In the aftermath of Sandy, Shapiro helped to organize a program that matched parents displaced by the hurricane with volunteer doulas who offered support via phone and email until March 2013. “Doulas really make a big difference in terms of providing emotional support and physical support to laboring parents and to new parents,” she said.

Participants in Nomura’s study pointed to an array of stressors surrounding Sandy, Nomura said. Food pantries flooded. Widespread power outages affected phone and internet services, making it difficult to stay in touch with friends and family. Some participants took in extended family members whose homes were flooded or who lost electricity; that meant spending hours in tight corridors with several houseguests.

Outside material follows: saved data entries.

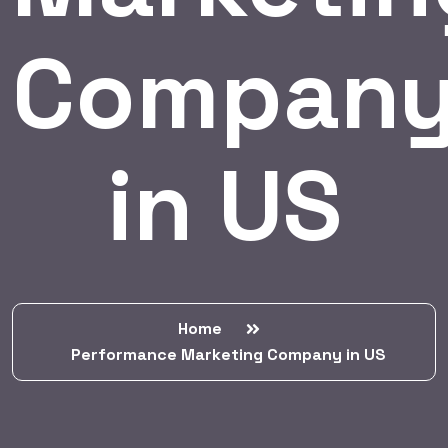
Compan
in US
Home
Performance Marketing Company in US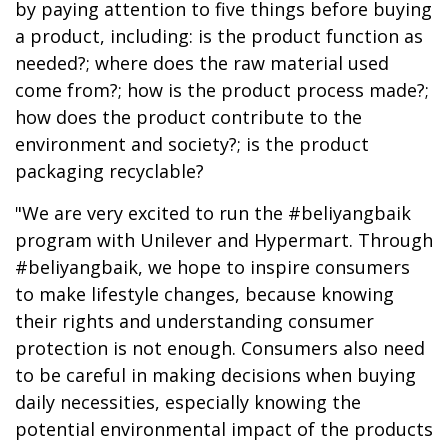
by paying attention to five things before buying
a product, including: is the product function as
needed?; where does the raw material used
come from?; how is the product process made?;
how does the product contribute to the
environment and society?; is the product
packaging recyclable?
"We are very excited to run the #beliyangbaik
program with Unilever and Hypermart. Through
#beliyangbaik, we hope to inspire consumers
to make lifestyle changes, because knowing
their rights and understanding consumer
protection is not enough. Consumers also need
to be careful in making decisions when buying
daily necessities, especially knowing the
potential environmental impact of the products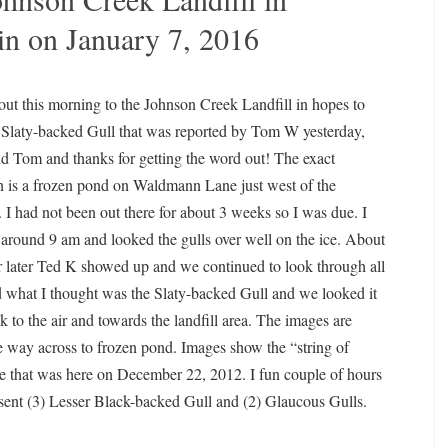
in on January 7, 2016
out this morning to the Johnson Creek Landfill in hopes to
 Slaty-backed Gull that was reported by Tom W yesterday,
nd Tom and thanks for getting the word out! The exact
n is a frozen pond on Waldmann Lane just west of the
l. I had not been out there for about 3 weeks so I was due. I
 around 9 am and looked the gulls over well on the ice. About
 later Ted K showed up and we continued to look through all
ed what I thought was the Slaty-backed Gull and we looked it
ok to the air and towards the landfill area. The images are
 the way across to frozen pond. Images show the “string of
 one that was here on December 22, 2012. I fun couple of hours
esent (3) Lesser Black-backed Gull and (2) Glaucous Gulls.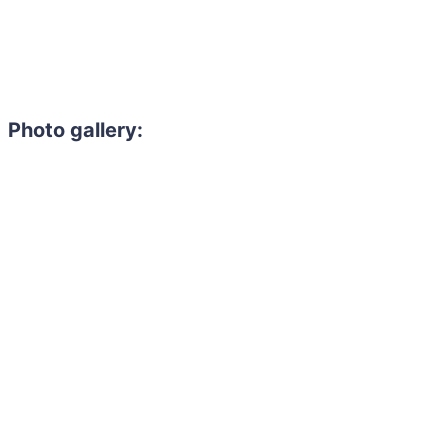
Photo gallery: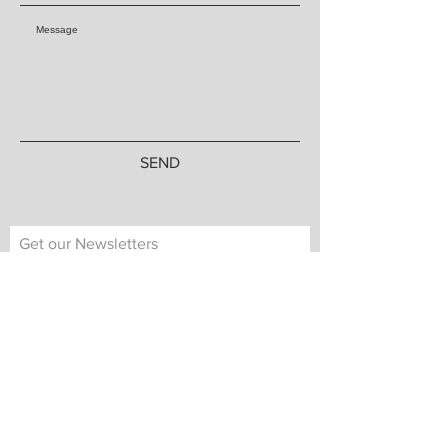
SEND
Get our Newsletters
Subscribe Now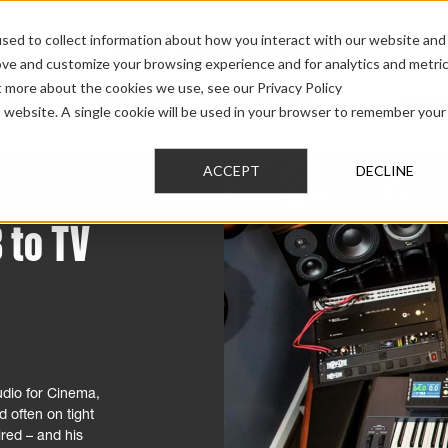
sed to collect information about how you interact with our website and
ove and customize your browsing experience and for analytics and metri
t more about the cookies we use, see our Privacy Policy
AUDIO
PRO AUDIO
CAR AUDIO
CUSTOM 
is website. A single cookie will be used in your browser to remember your
ACCEPT
DECLINE
 to TV
dio for Cinema,
 often on tight
ired – and his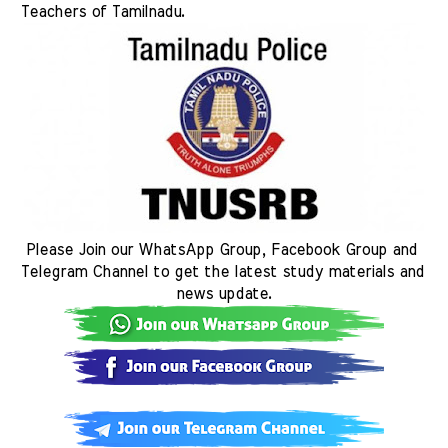
Teachers of Tamilnadu. 
Please Join our WhatsApp Group, Facebook Group and 
Telegram Channel to get the latest study materials and 
news update.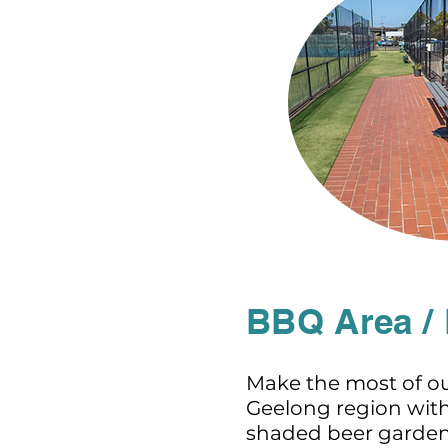
BBQ Area /
Make the most of ou
Geelong region wit
shaded beer garden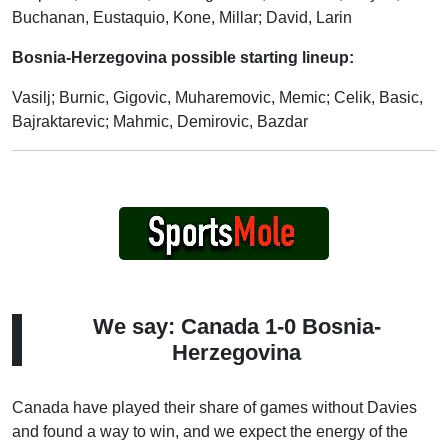
Buchanan, Eustaquio, Kone, Millar; David, Larin
Bosnia-Herzegovina possible starting lineup:
Vasilj; Burnic, Gigovic, Muharemovic, Memic; Celik, Basic,
Bajraktarevic; Mahmic, Demirovic, Bazdar
We say: Canada 1-0 Bosnia-
Herzegovina
Canada have played their share of games without Davies
and found a way to win, and we expect the energy of the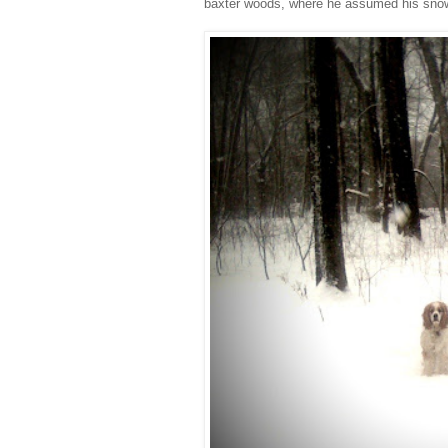
baxter woods, where he assumed his snowdo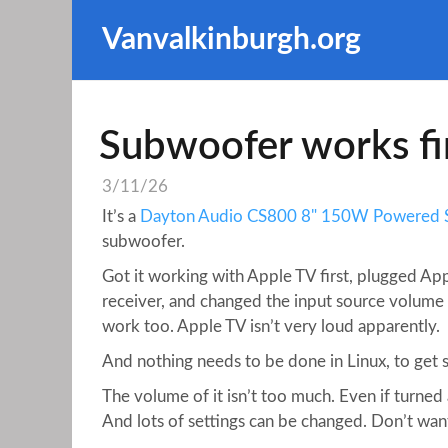
Vanvalkinburgh.org
Subwoofer works fi
3/11/26
It’s a
Dayton Audio CS800 8" 150W Powered
subwoofer.
Got it working with Apple TV first, plugged App
receiver, and changed the input source volume
work too. Apple TV isn’t very loud apparently.
And nothing needs to be done in Linux, to get 
The volume of it isn’t too much. Even if turned
And lots of settings can be changed. Don’t wan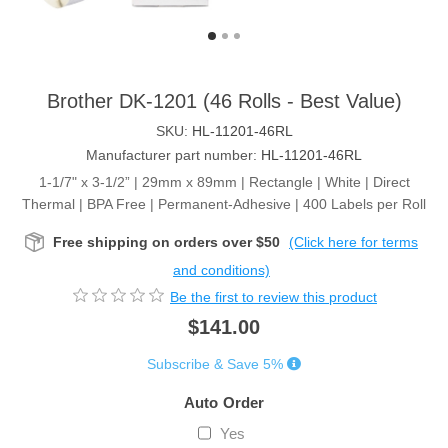
Brother DK-1201 (46 Rolls - Best Value)
SKU:
HL-11201-46RL
Manufacturer part number:
HL-11201-46RL
1-1/7" x 3-1/2” | 29mm x 89mm | Rectangle | White | Direct
Thermal | BPA Free | Permanent-Adhesive | 400 Labels per Roll
Free shipping on orders over $50
(Click here for terms
and conditions)
Be the first to review this product
$141.00
Subscribe & Save 5%
Auto Order
Yes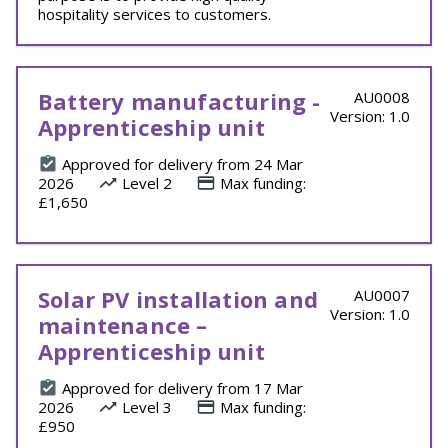
hospitality services to customers.
Battery manufacturing -
AU0008
Version: 1.0
Apprenticeship unit
Approved for delivery from 24 Mar
2026
Level 2
Max funding:
£1,650
Solar PV installation and
AU0007
Version: 1.0
maintenance –
Apprenticeship unit
Approved for delivery from 17 Mar
2026
Level 3
Max funding:
£950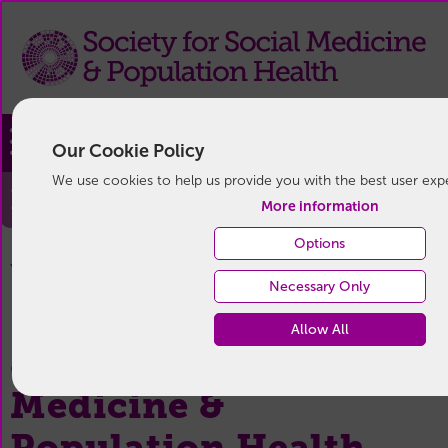
Join
Our Cookie Policy
We use cookies to help us provide you with the best user exp
Privacy Policy
More information
Options
Privacy Policy
You are here:
Home
/
Necessary Only
Allow All
Society for Social
Medicine &
Population Health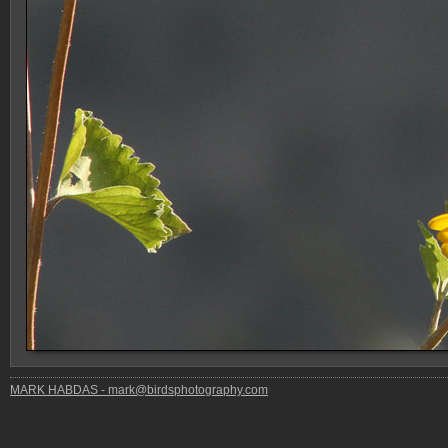
MARK HABDAS - mark@birdsphotography.com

“All those things accumulate as a source of stress,” said Nomura.

One way that stress gets passed down to the child in utero is through the placenta, an organ that delivers nutrients and oxygen to a growing fetus, said Jia Liu, a neuroscientist and research professor with the Advanced Science Research Center at the CUNY Graduate Center. She worked with Nomura on a separate study, which used data from some of Nomura’s subjects, on how environmental stressors affect brain function. Its goal was to identify cellular and molecular changes that are related to a baby’s temperament early in life.